“Richard never yet disarranged his hair, and no matter how drunk he may have been, he did not pull a curl of that colour out of his own head!” interrupted Louisa. “Moreover, it has been cut off. Anyone can see that!”
George levelled his glass at the gleaming curl. A number of emotions flitted across his rather stolid countenance. He drew a breath. “You’re quite right, Louisa,” he said. “Well, I never would have believed it! The sly dog!”
“You need not wait, Porson!” Louisa said sharply.
“Very good, my lady. But I should perhaps inform your ladyship that the under-footman found the candles burning in the library when he entered it this morning.”
“I cannot see that it signifies in the least,” replied Louisa, waving him aside.

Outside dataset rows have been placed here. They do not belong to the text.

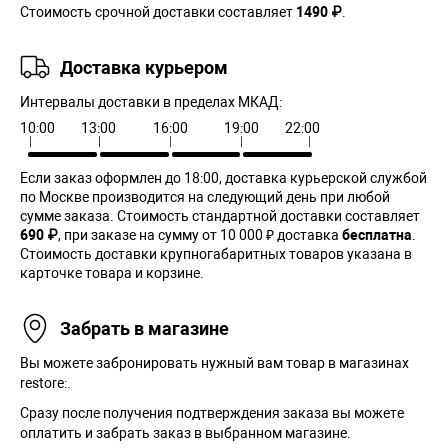
Стоимость срочной доставки составляет
1490 ₽
.
Доставка курьером
Интервалы доставки в пределах МКАД:
10:00
13:00
16:00
19:00
22:00
Если заказ оформлен до 18:00, доставка курьерской службой
по Москве производится на следующий день при любой
сумме заказа. Cтоимость стандартной доставки составляет
690 ₽
, при заказе на сумму от 10 000 ₽ доставка
бесплатна
.
Стоимость доставки крупногабаритных товаров указана в
карточке товара и корзине.
Забрать в магазине
Вы можете забронировать нужный вам товар в магазинах
restore:.
Сразу после получения подтверждения заказа вы можете
оплатить и забрать заказ в выбранном магазине.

He withdrew. George, who was holding the curl in the palm of his hand, said: “Well, I can’t call anyone to mind with hair of this colour. To be sure, there were one or two opera-dancers, but Ricky’s not at all the sort of man to want ’em to cut off their hair for him. But there’s no doubt about one thing, Louisa: this curl was a keepsake.”

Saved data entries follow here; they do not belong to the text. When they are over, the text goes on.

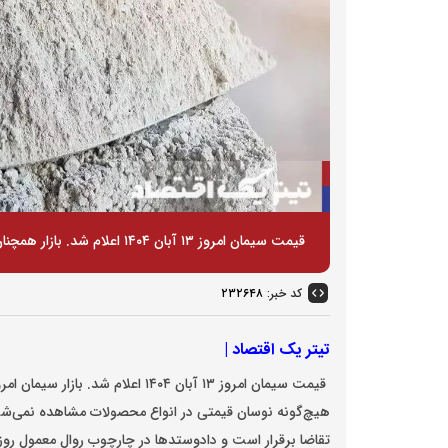
قیمت سیمان امروز ۱۳ آبان ۱۴۰۴ اعلام شد. بازار همچنان در محدوده امن خود درجا می‌زند.
کد خبر:
۲۳۲۶۴۸
تیتر یک اقتصاد |
قیمت سیمان امروز ۱۳ آبان ۱۴۰۴ اعلام شد
.
بازار سیمان امر
هیچ‌گونه نوسان قیمتی در انواع محصولات مشاهده نمی‌شود
تقاضا برقرار است و دادوستدها در چارچوب روال معمول روزان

“Thank you, George, I had already realized that. Yet I thought I knew all the respectable women of Richard’s acquaintance! One would say that kind of keepsake must have belonged to his salad days. I am sure he is much too unromantic now to cherish a lock of hair!”
“And he threw it away,” George said, shaking his head. “You know, it’s devilish sad, Louisa, upon my word it is! Threw it away, because he was on the eve of offering for that Brandon-iceberg!”
“Very affecting! And having thrown it away, he then ran away himself—not, you will admit, making any offer at all! And where did the shawl come from?” She picked it up as she spoke, and shook it out. “Extremely creased! Now why?”
“Another keepsake,” George said. “Crushed it in his hands, poor old Ricky—couldn’t bear the recollections it conjured up—flung it away!”